:: TASK OBJECTIVE ::
Each line from the one that has "Dati relativi alla" through the end of the entries below must be written out exactly; leave out all other lines.

[Source records]
····················

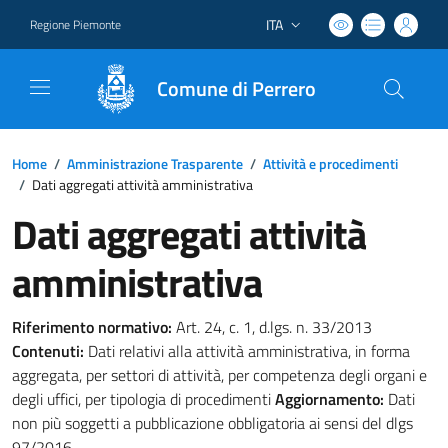
ITA
Regione Piemonte
Lingua attiva:
Comune di Perrero
Home
/
Amministrazione Trasparente
/
Attività e procedimenti
/
Dati aggregati attività amministrativa
Dati aggregati attività
amministrativa
Riferimento normativo:
Art. 24, c. 1, d.lgs. n. 33/2013
Contenuti:
Dati relativi alla attività amministrativa, in forma
aggregata, per settori di attività, per competenza degli organi e
degli uffici, per tipologia di procedimenti
Aggiornamento:
Dati
non più soggetti a pubblicazione obbligatoria ai sensi del dlgs
97/2016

····················

:: SOLUTION FOR THIS TASK ::
Dati relativi alla attività amministrativa, in forma
aggregata, per settori di attività, per competenza degli organi e
degli uffici, per tipologia di procedimenti
Aggiornamento:
Dati
non più soggetti a pubblicazione obbligatoria ai sensi del dlgs
97/2016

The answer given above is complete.